Unregistered design rights are a form of IP rights that exist in selected regions, including the UK and the European Union (EU).  As with registered designs, unregistered designs protect only the appearance of a product and not how it functions.  However, there is a significant difference between registered and unregistered design rights.  There is no formal application procedure for unregistered designs and therefore design rights come into effect automatically when a design fulfills specific criteria.

With no formal application process, you won’t incur any upfront costs where unregistered design rights are involved.  You’ll also be able to select which aspect or aspects of the design are most important once you’ve seen the aspects that others are seeking to copy.  In other words, you can use hindsight to inform your decisions.

However, unlike registered designs, an unregistered right does not give you a monopoly right.  Unregistered rights can only be infringed if a third party has actively copied your original design.  As such, to successfully enforce unregistered design rights, you’ll need to provide evidence that someone else has actually copied your work.  The mere fact that the products look alike may not be enough.

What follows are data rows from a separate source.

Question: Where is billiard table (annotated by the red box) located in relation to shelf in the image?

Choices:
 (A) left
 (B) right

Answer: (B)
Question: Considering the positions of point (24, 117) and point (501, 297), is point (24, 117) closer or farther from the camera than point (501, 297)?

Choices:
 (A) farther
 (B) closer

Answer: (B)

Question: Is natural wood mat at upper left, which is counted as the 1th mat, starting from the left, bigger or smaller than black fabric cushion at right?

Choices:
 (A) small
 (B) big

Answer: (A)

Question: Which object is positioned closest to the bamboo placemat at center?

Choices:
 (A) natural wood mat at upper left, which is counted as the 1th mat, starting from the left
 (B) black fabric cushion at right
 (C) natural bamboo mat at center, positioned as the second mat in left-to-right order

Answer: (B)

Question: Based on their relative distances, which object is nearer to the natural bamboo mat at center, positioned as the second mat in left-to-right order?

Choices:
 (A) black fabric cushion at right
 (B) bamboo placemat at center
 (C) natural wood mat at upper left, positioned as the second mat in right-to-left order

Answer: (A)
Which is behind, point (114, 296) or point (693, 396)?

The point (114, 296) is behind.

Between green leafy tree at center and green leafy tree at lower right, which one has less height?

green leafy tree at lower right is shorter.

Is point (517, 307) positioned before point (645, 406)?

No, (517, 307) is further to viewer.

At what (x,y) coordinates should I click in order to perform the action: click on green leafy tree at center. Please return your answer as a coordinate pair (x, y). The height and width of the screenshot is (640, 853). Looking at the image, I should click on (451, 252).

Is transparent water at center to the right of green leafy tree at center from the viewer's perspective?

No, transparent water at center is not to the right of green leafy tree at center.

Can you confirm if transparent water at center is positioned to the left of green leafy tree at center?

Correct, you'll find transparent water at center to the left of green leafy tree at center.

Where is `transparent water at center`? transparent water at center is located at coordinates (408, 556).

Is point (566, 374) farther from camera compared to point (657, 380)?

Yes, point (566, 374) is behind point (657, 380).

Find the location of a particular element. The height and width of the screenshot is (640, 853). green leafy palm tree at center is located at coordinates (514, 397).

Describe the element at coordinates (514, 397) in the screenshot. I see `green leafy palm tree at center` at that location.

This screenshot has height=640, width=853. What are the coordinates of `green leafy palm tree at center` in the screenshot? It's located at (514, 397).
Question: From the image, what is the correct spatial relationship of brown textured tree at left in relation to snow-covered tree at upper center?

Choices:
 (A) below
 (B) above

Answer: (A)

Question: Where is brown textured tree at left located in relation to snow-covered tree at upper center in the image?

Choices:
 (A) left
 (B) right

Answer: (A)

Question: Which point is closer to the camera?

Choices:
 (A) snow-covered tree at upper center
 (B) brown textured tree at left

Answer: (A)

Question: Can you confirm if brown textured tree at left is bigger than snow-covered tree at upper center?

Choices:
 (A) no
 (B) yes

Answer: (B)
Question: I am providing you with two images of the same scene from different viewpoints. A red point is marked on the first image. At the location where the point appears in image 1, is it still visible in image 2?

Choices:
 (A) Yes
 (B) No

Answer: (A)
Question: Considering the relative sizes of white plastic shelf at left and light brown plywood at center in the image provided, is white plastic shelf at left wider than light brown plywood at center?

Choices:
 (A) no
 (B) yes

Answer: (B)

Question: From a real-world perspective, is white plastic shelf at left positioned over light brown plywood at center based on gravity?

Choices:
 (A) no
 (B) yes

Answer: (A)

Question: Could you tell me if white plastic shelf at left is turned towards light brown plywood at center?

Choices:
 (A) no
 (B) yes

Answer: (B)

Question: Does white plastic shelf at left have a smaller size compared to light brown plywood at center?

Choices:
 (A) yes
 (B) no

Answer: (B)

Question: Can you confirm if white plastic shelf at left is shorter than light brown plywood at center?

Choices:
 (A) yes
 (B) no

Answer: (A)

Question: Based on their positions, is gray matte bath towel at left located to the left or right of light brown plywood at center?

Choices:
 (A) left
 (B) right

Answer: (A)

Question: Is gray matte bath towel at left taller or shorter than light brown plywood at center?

Unregistered design rights aren’t available in all countries and where they do exist, rules vary widely.  For example, the UK has two different types of unregistered design rights which vary significantly in what they protect and how they are generated, whilst the EU has only one type of unregistered design right.  Furthermore, both the UK and EU have potentially conflicting requirements for generating the rights, meaning it can be difficult to secure unregistered protection across a wide region.